Anthony Albanese has finally said something by which he will be remembered – far beyond his feat of winning office, and then of triumphantly securing re-election last year, or of any aspiration.

Regardless of how long he stays in the Lodge, or the circumstances of his leaving it, he will, for many people, be defined by his statements refusing any help or assistance to Australian women and children in Syrian refugee camps. It will be mentioned in most of his obituaries, in mentions in history books and be recognised in contemporary literature as a feature of a dull and colourless time. A Thatcherism, perhaps.

No reference to it will be to his honour. It will not be praised as evidence of earthy common sense, empathy with popular feeling, or instinct for social justice. But it will be seen to define his character and his meanness of spirit. A mirror to his political and moral instincts, the limitations of his vision and leadership and his incapacity to take the broad view and to see in events what the circumstances and the times require, rather than the political short-term.

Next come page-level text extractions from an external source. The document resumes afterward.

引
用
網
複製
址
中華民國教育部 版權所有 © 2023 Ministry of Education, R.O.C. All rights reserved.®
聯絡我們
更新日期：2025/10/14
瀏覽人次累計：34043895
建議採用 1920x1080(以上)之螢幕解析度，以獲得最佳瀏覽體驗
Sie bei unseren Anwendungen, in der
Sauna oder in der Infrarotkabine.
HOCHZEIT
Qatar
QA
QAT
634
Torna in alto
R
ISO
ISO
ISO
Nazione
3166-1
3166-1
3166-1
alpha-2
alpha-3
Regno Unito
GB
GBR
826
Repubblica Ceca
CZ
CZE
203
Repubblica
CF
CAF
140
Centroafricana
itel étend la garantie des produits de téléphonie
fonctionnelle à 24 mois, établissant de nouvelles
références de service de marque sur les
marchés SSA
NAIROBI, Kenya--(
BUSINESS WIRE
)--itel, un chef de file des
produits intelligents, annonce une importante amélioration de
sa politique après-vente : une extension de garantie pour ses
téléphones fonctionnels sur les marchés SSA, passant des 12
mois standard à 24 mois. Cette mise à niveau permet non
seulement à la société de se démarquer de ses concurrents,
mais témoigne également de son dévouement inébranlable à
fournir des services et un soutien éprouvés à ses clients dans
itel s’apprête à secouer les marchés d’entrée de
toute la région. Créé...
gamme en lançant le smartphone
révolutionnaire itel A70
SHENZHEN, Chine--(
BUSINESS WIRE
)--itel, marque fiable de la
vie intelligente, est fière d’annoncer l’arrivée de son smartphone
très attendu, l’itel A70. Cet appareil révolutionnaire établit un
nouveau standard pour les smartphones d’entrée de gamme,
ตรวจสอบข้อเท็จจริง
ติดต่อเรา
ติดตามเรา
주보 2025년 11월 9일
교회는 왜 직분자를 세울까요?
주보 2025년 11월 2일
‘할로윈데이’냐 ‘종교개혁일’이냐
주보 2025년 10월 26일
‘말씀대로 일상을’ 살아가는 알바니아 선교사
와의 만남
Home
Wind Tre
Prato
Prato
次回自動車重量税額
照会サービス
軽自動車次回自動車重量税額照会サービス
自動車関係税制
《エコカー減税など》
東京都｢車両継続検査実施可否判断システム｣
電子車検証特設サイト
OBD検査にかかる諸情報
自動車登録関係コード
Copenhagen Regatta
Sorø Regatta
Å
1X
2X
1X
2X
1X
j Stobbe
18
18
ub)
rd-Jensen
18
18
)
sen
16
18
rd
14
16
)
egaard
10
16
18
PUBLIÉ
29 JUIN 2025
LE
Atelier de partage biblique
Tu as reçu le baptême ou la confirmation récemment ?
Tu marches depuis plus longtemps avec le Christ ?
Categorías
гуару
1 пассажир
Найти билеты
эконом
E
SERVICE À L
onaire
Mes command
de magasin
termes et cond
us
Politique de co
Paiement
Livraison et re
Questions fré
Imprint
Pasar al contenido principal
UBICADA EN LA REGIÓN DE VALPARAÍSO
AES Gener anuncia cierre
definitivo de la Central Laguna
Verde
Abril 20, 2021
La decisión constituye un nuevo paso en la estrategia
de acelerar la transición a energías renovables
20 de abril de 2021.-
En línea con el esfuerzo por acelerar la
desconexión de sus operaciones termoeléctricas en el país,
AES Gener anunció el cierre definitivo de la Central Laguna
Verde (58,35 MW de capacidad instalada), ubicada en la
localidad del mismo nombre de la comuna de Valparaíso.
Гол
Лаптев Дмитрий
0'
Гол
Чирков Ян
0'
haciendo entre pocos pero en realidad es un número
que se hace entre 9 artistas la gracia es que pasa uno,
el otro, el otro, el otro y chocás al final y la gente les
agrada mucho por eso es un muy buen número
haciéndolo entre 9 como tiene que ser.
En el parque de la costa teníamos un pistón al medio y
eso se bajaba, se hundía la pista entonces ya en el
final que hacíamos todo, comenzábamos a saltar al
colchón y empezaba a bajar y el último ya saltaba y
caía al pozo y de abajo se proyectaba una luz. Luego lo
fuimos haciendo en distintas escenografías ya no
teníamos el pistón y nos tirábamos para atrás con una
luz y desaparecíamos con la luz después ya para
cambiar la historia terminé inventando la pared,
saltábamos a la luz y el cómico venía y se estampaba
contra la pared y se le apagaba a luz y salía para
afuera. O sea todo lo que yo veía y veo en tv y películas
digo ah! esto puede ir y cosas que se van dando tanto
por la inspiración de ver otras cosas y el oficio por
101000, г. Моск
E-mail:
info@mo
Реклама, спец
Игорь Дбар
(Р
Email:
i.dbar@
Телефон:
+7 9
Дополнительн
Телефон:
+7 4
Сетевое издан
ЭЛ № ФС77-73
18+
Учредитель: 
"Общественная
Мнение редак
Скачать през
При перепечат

He could reverse himself tomorrow, but the references to it would not disappear simply because he changed his mind. His announcement was just so typically him. Not even Scott Morrison had so deficient a sense of what might have been expected of a great leader at a moment of history. No Curtin, no Chifley, no Whitlam, no Keating and no Rudd – each in their way blind to opportunity – would not have missed this occasion, least of all by appealing to the base, the cruel and the unkind. No Menzies, no Holt, no Gordon, no Fraser and no Howard left Australians to die unprotected as a punishment for their mistakes.

Suppose that it is true – and provable – that all or most of the women involved gave practical aid to extreme terrorism. Albanese was not called to reach out and cuddle them. He could be holding his nose and preparing for a reception in Australia which held them to account. But he should not be abandoning them, even in the name of promoting greater safety for the rest of the population, assuming (and I do not believe this for a second) this were true.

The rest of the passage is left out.